在原行平(ありわらの ゆきひら、818~893)とは、平安時代前期の貴族・歌人である。
概要
百人一首16番の作者。
阿保親王の次男(もしくは三男)で、在原業平の兄(業平とは同母兄弟、異母兄弟のどちらだったかは不明)。
父が平城天皇の皇子であることから、場合によっては自分が天皇となってもおかしくない身分だったが、祖父・平城天皇が原因で起きた薬子の変に巻き込まれて阿保親王は失脚。天皇の系統は嵯峨天皇(平城天皇の弟)に完全に移行し、皇位係争に巻き込まれることを恐れた父によって在原氏を賜り、臣下となって生きる道を選ぶ。
歌や恋に生き、波瀾万丈の生涯を送った弟・業平とは対照的に、地方官や中央官吏を歴任するなど堅実な人生を歩んだ。藤原北家による専制が進んで、橘氏や伴氏が没落する中、政治の中核に位置し、最終的には中納言に昇進した。民政や教育に手腕を発揮し、時の関白・藤原基経に意見するだけの実力を持っていたと言われる。
855年に初めて国司の長官(守)に任じられ、因幡国に赴く。この時に詠んだ「立ち別れ いなばの山の みねにおふる まつとし聞かば 今帰り来む」が、百人一首に載せられている。この歌は、飼い猫がいなくなった時に、下の句の「まつとし聞かば~」を書いた札を置くと、飼い猫が戻ってくるとおまじないに使われた。また、この下の句はスタジオジブリ映画「かぐや姫の物語」の挿入歌にも使われている。
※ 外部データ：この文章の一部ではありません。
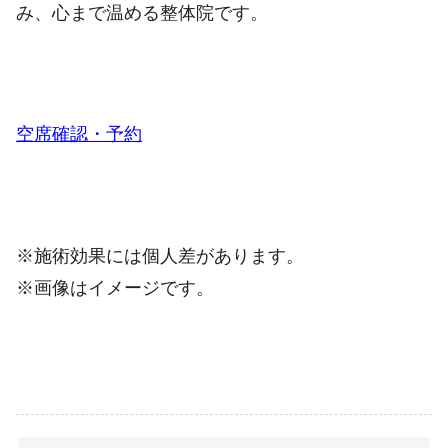
み、心まで温める整体院です。
空席確認・予約
※施術効果には個人差があります。
※画像はイメージです。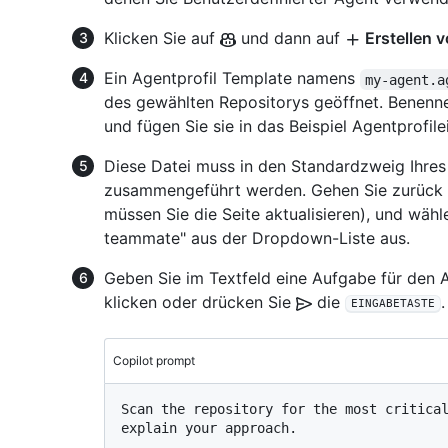
Klicken Sie auf
und dann auf
Erstellen v
Ein Agentprofil Template namens
my-agent.a
des gewählten Repositorys geöffnet. Benenne
und fügen Sie sie in das Beispiel Agentprofile
Diese Datei muss in den Standardzweig Ihr
zusammengeführt werden. Gehen Sie zurück z
müssen Sie die Seite aktualisieren), und wähl
teammate" aus der Dropdown-Liste aus.
Geben Sie im Textfeld eine Aufgabe für den Ag
klicken oder drücken Sie
die
.
EINGABETASTE
Copilot prompt
Scan the repository for the most critical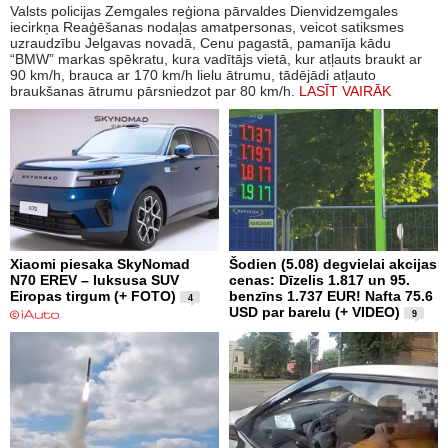
Valsts policijas Zemgales reģiona pārvaldes Dienvidzemgales
iecirkņa Reaģēšanas nodaļas amatpersonas, veicot satiksmes
uzraudzību Jelgavas novadā, Cenu pagastā, pamanīja kādu
“BMW” markas spēkratu, kura vadītājs vietā, kur atļauts braukt ar
90 km/h, brauca ar 170 km/h lielu ātrumu, tādējādi atļauto
braukšanas ātrumu pārsniedzot par 80 km/h.
LASĪT VAIRĀK
Xiaomi piesaka SkyNomad
Šodien (5.08) degvielai akcijas
N70 EREV – luksusa SUV
cenas: Dīzelis 1.817 un 95.
Eiropas tirgum (+ FOTO)
benzīns 1.737 EUR! Nafta 75.6
4
USD par barelu (+ VIDEO)
9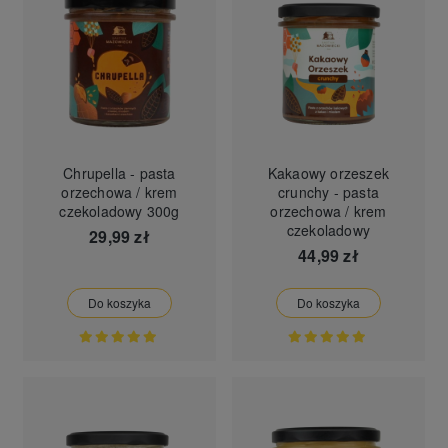
Chrupella - pasta
Kakaowy orzeszek
orzechowa / krem
crunchy - pasta
czekoladowy 300g
orzechowa / krem
czekoladowy
29,99 zł
44,99 zł
Do koszyka
Do koszyka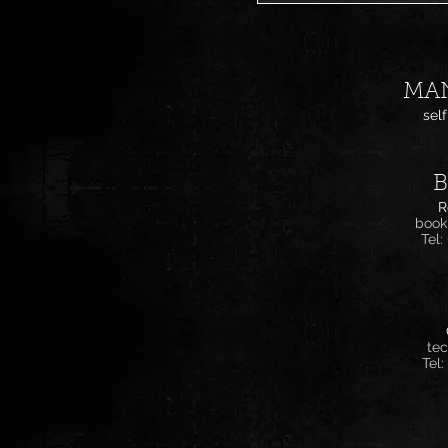
MA
sel
R
book
Tel:
tec
Tel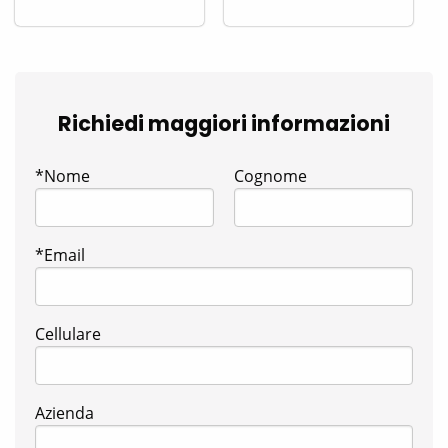
Richiedi maggiori informazioni
*Nome
Cognome
*Email
Cellulare
Azienda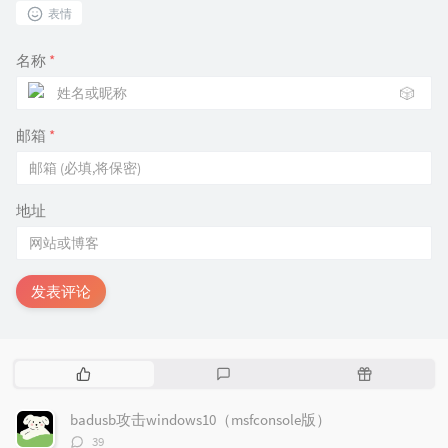
表情
名称
*
🎲
邮箱
*
地址
发表评论
热
最
随
门
新
机
文
评
文
badusb攻击windows10（msfconsole版）
章
论
章
评
39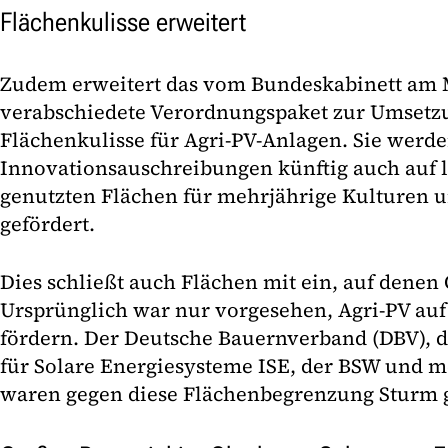
Flächenkulisse erweitert
Zudem erweitert das vom Bundeskabinett am
verabschiedete Verordnungspaket zur Umsetzu
Flächenkulisse für Agri-PV-Anlagen. Sie werd
Innovationsauschreibungen künftig auch auf l
genutzten Flächen für mehrjährige Kulturen 
gefördert.
Dies schließt auch Flächen mit ein, auf denen
Ursprünglich war nur vorgesehen, Agri-PV auf
fördern. Der Deutsche Bauernverband (DBV), d
für Solare Energiesysteme ISE, der BSW und 
waren gegen diese Flächenbegrenzung Sturm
また、因幡国守に就任した前後には、何らかの罪で須磨に蟄居したと言われる。源氏物語の「須磨」で光源氏が須磨に退去したエピソードは、この行平の話が基になったとされる。行平の蟄居の原因は、弟・業平が藤原高子と駆け落ちしたスキャンダルに連座したという説がある一方、そもそもこの須磨退去自体、後世の創作という意見もあり、真相は不明である。室町時代に観阿弥・世阿弥親子が作った能「松風」は、この2つのエピソードを基にしている。